Aside from your particular vertical, which other cannabis ancillary industries do you think have very strong potential in the next few years? Can you explain why?
I think the technology side, especially when it comes to scientific discoveries about the plant, is going to explode. I’m particularly excited to see new research come out about cannabinoids and how they affect the human body, as well as more about the “entourage effect.” So far, a lot of Cannabis marketing is just buzzwords and marketing speak, but when real science and the smartest minds in the scientific world come together into Cannabis, I see lots of potential in product categories we haven’t even touched yet. Examples of this are genetics or water solubility. It is currently impossible to absolutely replicate a Cannabis crop time after time, but this has already been done in other industries due to exceptional amounts of R&D in the scientific side. For water solubility, there is no current solution that is absolutely perfect in making cannabinoid compounds water soluble. However, with the ancillary R&D industry, I think the public is going to see an explosion in discovery and science in this field, which I welcome because too much of it right now is purely marketing driven with no hard data behind it.
What advice would you give to other CEOs or founders to help their employees to thrive?
Be nice to each other. In a 2 year period, I’ve seen how competitive this industry has become, but if you step back and look at it, there’s still a lot to accomplish and we are all in the same boat together. As for advice for CEO’s or founders, I think one of the best pieces of advice I can give is to be as transparent as possible — this industry is evolving rapidly, and keeping everyone on the same page goes a LONG way.
You are a person of great influence. If you could inspire a movement that would bring the most amount of good to the most amount of people, what would that be?

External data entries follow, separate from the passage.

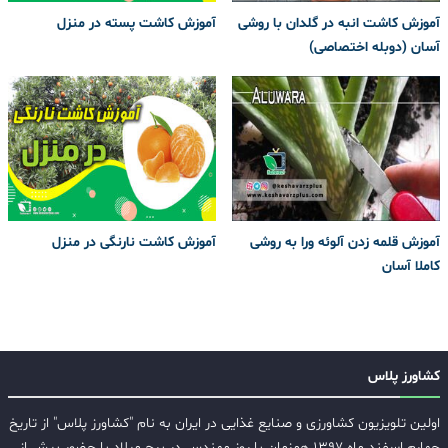
آموزش کاشت انبه در گلدان با روشی
آموزش کاشت پسته در منزل
آسان (دوبله اختصاصی)
آموزش قلمه زدن آلوئه ورا به روشی
آموزش کاشت نارنگی در منزل
کاملا آسان
کشاورز پلاس
اولین تلویزیون کشاورزی و صنایع غذایی در ایران به نام "کشاورز پلاس" از تاریخ
چهارم اسفند ماه ۱۳۹۷ همزمان با روز مهندس در برج میلاد با حضور بیش از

You never know what your idea can trigger. :-)
I am a fan of the idea of singularity, in the sense that at some point in the future (and it may be a very long time), humankind will be forced to work together as a whole. It may take something cataclysmic for us to bind together and understand that we are all on this Earth together, but I do see a lot of singularity in the camaraderie that comes from this industry. In my opinion, Cannabis not only has health benefits according to the few studies we have but also seems to be something that brings people together in a positive manner. Opioids and all of its derivatives, legal and illegal, are a major issue and having personally seen Cannabis’ effect on people who are suffering from serious illnesses has opened my eyes quite a bit to this miracle plant. Every time I’ve seen someone have a bit less pain on their face because Cannabis was there to help them through an injury or illness, or every time I’ve seen a group bond and laugh after smoking a joint, I can’t help but think that Cannabis is something that really is positive — maybe it can contribute to that idea of singularity without something cataclysmic happening.
What is the best way our readers can follow you on social media?
I have a background in content creation and have actually worked in the back of the house as a chef, so my hobbies include photography, travel and eating pretty much anything you place in front of me. You can follow my Instagram @theyoungtravelier.
This was very inspiring. Thank you so much for joining us!
Jilea Hemmings is the CEO & Co-Founder of Leaf Tyme. She is running a series on Leaders In The Cannabis Industry.